For early and probably most effective treatment of severe, space-occupying encephalitis the "malignant" character of the brain edema has to be recognized early after the onset of symptoms. Clinical factors such as coma, pupillary nonreactivity, and dense hemiplegia are not really early indicators, but rather the signs of a developing severe brain edema. Integration of the clinical examination with early CT findings and new imaging techniques, such as perfusion and diffusion weighted MRI, might permit determination of the clinical significance of brain edema-similar to ischemic stroke-early after onset, thereby allowing us to gauge aggressive treatment forms such as decompressive craniectomy, before life-threatening brain swelling and herniation occur. [21,22]
Little data about the effectiveness of decompressive craniectomy in severe encephalitis are available. Jourdan et al. [23] reported a patient with presumptive encephalitis in whom ICP could not be controlled by medical treatment. By performing decompressive hemicraniectomy this patient recovered with no disability.
Although this is a small anecdotal series, hemicraniectomy with dural augmentation appears to be a lifesaving method for the therapy of severe brain edema following encephalitis. The value of conventional therapies of raised ICP, consisting in artificial ventilation, osmotherapy, and barbiturate administration, is disputable. [24-26] For a long time, chronic hyperventilation with a target pCO2 of 25 to 30 mm Hg was considered an effective strategy for temporarily decreasing ICP after intubation and initiation of mechanical ventilation.
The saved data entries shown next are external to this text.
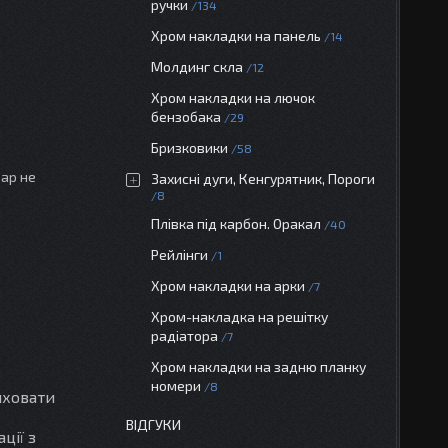
ручки
134
Хром накладки на панель
14
Молдинг скла
12
Хром накладки на лючок
бензобака
29
Бризковики
58
вар не
Захисні дуги, Кенгурятник, Пороги
8
Плівка під карбон. Оракал
40
Рейлінги
1
Хром накладки на арки
7
Хром-накладка на решітку
радіатора
7
Хром накладки на задню планку
номери
8
иховати
ВІДГУКИ
ції з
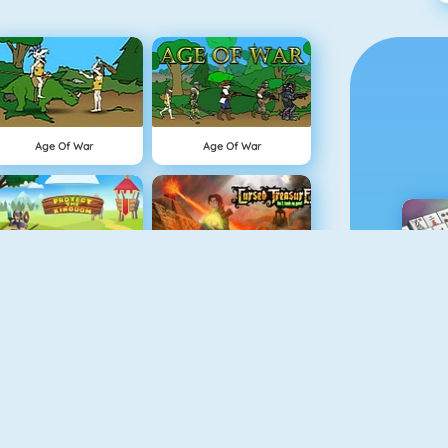
Age Of War
Age Of War
Protect The Kingdom
Cursed Treasure
M
Military Shooter Training
Jungle TD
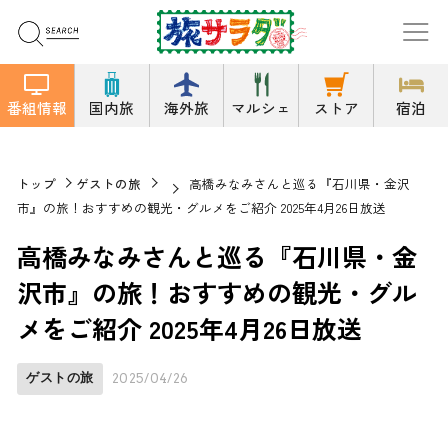
番組情報
国内旅
海外旅
マルシェ
ストア
宿泊
トップ
ゲストの旅
高橋みなみさんと巡る『石川県・金沢
市』の旅！おすすめの観光・グルメをご紹介 2025年4月26日放送
高橋みなみさんと巡る『石川県・金
沢市』の旅！おすすめの観光・グル
メをご紹介 2025年4月26日放送
ゲストの旅
2025/04/26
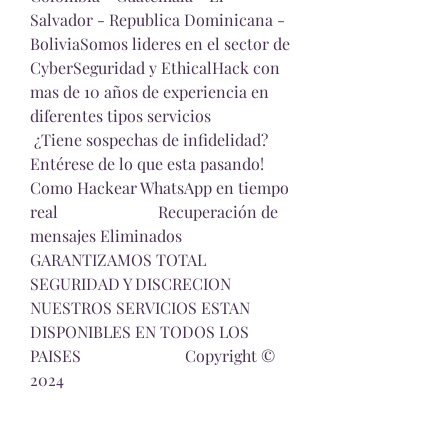
Salvador - Republica Dominicana - 
BoliviaSomos lideres en el sector de 
CyberSeguridad y EthicalHack con 
mas de 10 años de experiencia en 
diferentes tipos servicios                         
 ¿Tiene sospechas de infidelidad?                        
Entérese de lo que esta pasando!                          
Como Hackear WhatsApp en tiempo 
real                         Recuperación de 
mensajes Eliminados                          
GARANTIZAMOS TOTAL 
SEGURIDAD Y DISCRECION                            
NUESTROS SERVICIOS ESTAN 
DISPONIBLES EN TODOS LOS 
PAISES                          Copyright © 
2024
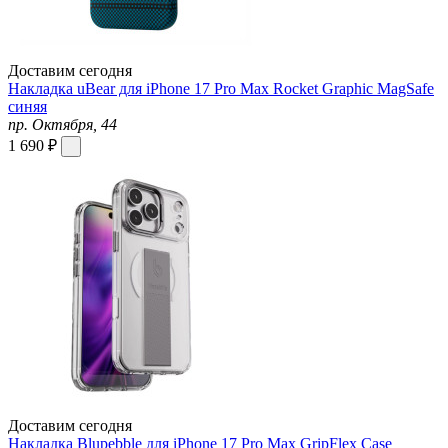
Доставим сегодня
Накладка uBear для iPhone 17 Pro Max Rocket Graphic MagSafe
синяя
пр. Октября, 44
1 690 ₽
Доставим сегодня
Накладка Blupebble для iPhone 17 Pro Max GripFlex Case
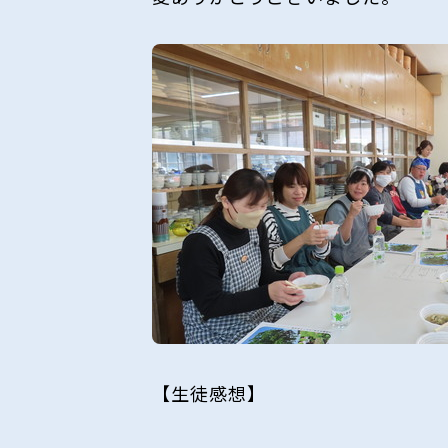
【生徒感想】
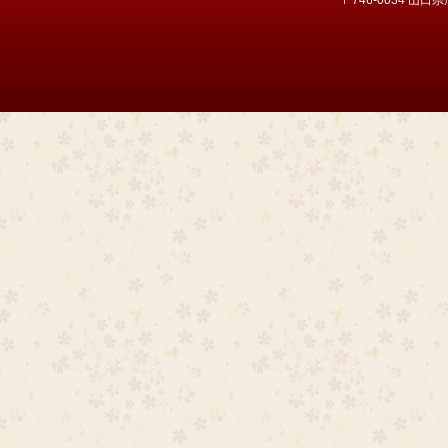
〒746-0034 山口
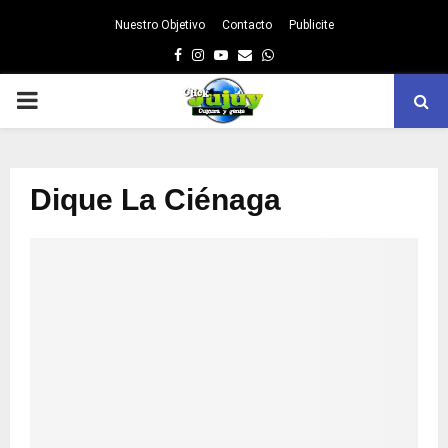
Nuestro Objetivo
Contacto
Publicite
Facebook
Instagram
Youtube
Email
Whatsapp
PRIMARY
MENU
Dique La Ciénaga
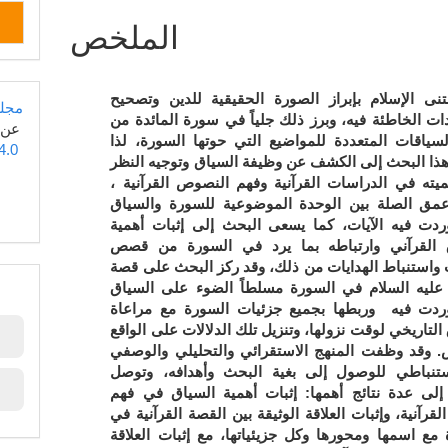
المقالة
الملخص
الرئيسي
تنى الإسلام بإبراز الصورة الحقيقية للدين وتصحيح
مجلة
ات الخاطئة فيه، وبرز ذلك جلياً في سورة المائدة من
عن
لسياقات المتعددة للمواضيع التي حوتها السورة، لذا
4.0
ذا البحث إلى الكشف عن وظيفة السياق وتوجيه النظر
ميته في الدراسات القرآنية وفهم النصوص القرآنية ،
عمق الصلة بين الوحدة الموضوعية للسورة والسياق
ردت فيه الآيات، كما يسعى البحث إلى إثبات أهمية
 القرآني وارتباطه بما يرد في السورة من قصص
واستنباط الهدايات من ذلك،
وقد ركز البحث على قصة
ليه السلام في السورة مسلطاً الضوء على السياق
ردت فيه وربطها بجميع جزئيات السورة مع
مراعاة
التاريخي لوقت نزولها، وتنزيل تلك الدلالات على الواقع
.
وقد وظفت المنهج الاستقرائي والتحليلي والوصفي
ستنباطي للوصول إلى بغية البحث وأهدافه، وتوصل
إلى عدة نتائج أهمها: إثبات أهمية السياق في فهم
لقرآنية، وإثبات العلاقة الوثيقة بين القصة القرآنية في
 مع اسمها ومحورها وكل جزيئياتها، مع إثبات
العلاقة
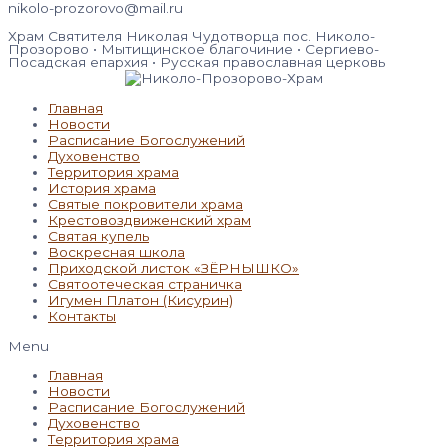
nikolo-prozorovo@mail.ru
Храм Святителя Николая Чудотворца пос. Николо-
Прозорово • Мытищинское благочиние • Сергиево-
Посадская епархия • Русская православная церковь
Главная
Новости
Расписание Богослужений
Духовенство
Территория храма
История храма
Святые покровители храма
Крестовоздвиженский храм
Святая купель
Воскресная школа
Приходской листок «ЗЁРНЫШКО»
Святоотеческая страничка
Игумен Платон (Кисурин)
Контакты
Menu
Главная
Новости
Расписание Богослужений
Духовенство
Территория храма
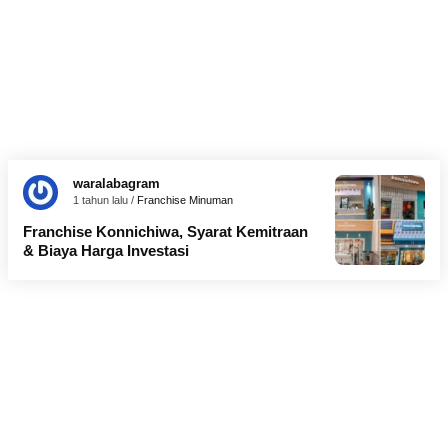
waralabagram
1 tahun lalu /
Franchise Minuman
Franchise Konnichiwa, Syarat Kemitraan
& Biaya Harga Investasi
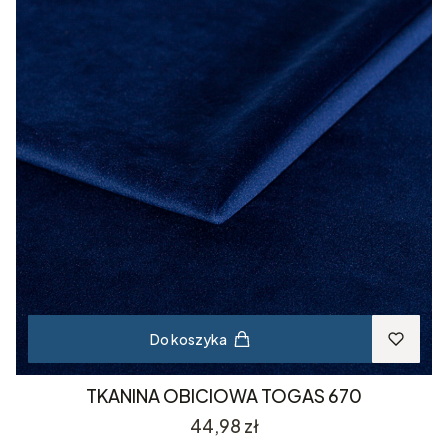
Do koszyka
TKANINA OBICIOWA TOGAS 670
Cena
44,98 zł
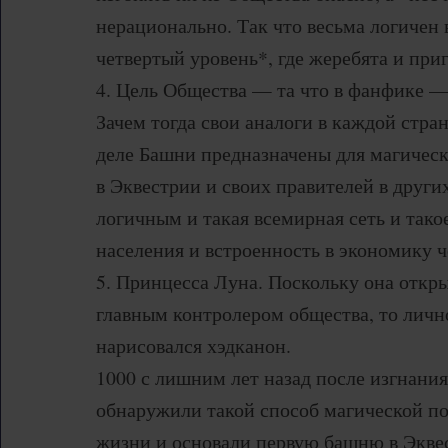
нерационально. Так что весьма логичен
четвертый уровень*, где жеребята и при
4. Цель Общества — та что в фанфике —
Зачем тогда свои аналоги в каждой стран
деле Башни предназначены для магичес
в Эквестрии и своих правителей в други
логичным и такая всемирная сеть и тако
населения и встроенность в экономику 
5. Принцесса Луна. Поскольку она откр
главным контролером общества, то личн
нарисовался хэдканон.
1000 с лишним лет назад после изгнани
обнаружили такой способ магической п
жизни и основали первую башню в Экве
Recently, vigorous chronic hyperventilation was discouraged since it may reduce the brain's ability to tolerate ischemia and therefore be more harmful than beneficial. [24] The use of osmotherapeutics such as glycerol or mannitol may actually hasten tissue shifts due to compartment ligation and aggravation of brain edema. [27] Barbiturate therapy has of yet failed to prove to be of any benefit in the treatment of edema after severe brain injury. [25] Moreover, a number of studies have shown severe side effects of high-dose barbiturate therapy, consisting of severe and prolonged arterial hypotension, cardiovascular complications, and severe infections. [25,28] The value of decompressive surgery to control increased ICP in cerebral ischemia or head trauma has been described by several authors. [9] Frank [26] concluded that the good outcome from surgical decompression in patients with large hemispheric infarction provides greater benefit than medical treatment modalities aimed to lower ICP, which are, until now, poorly founded. Unlike cerebral ischemia, in severe encephalitis the initial neurologic deficit seems to have no impact on long-term clinical outcome after decompressive surgery, since all of our six patients recovered with no disability.
We conclude that the outcome in our patients after decompressive surgery, even though they all had signs of unilateral uncal herniation, support surgical decompression as a therapeutic option in patients whose condition deteriorates while receiving medical therapy for increased ICP.